[Data entries]
····················
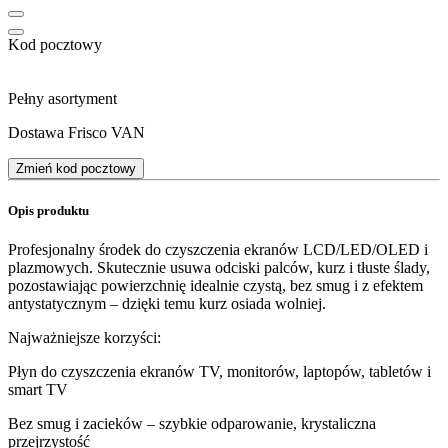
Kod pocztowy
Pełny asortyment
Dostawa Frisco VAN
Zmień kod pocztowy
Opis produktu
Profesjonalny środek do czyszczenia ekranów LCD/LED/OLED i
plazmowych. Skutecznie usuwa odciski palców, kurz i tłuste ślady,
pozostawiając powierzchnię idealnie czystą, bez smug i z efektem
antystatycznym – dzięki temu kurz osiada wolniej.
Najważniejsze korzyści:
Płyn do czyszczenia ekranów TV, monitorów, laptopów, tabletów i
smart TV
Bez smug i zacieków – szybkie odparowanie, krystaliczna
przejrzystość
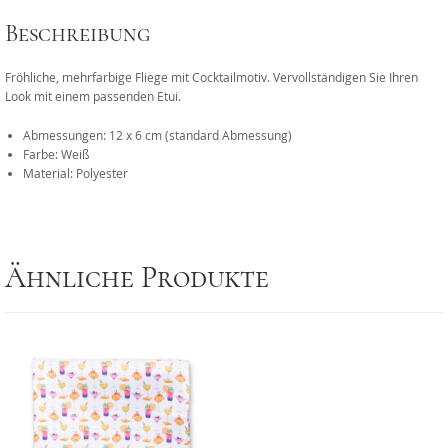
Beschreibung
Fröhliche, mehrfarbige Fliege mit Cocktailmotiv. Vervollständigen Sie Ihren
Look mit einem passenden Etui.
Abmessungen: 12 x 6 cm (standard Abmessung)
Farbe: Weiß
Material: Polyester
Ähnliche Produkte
····················
## Your task
Answer with one number only: how many lines above contain the word "czyszczenia".

## Expected answer
2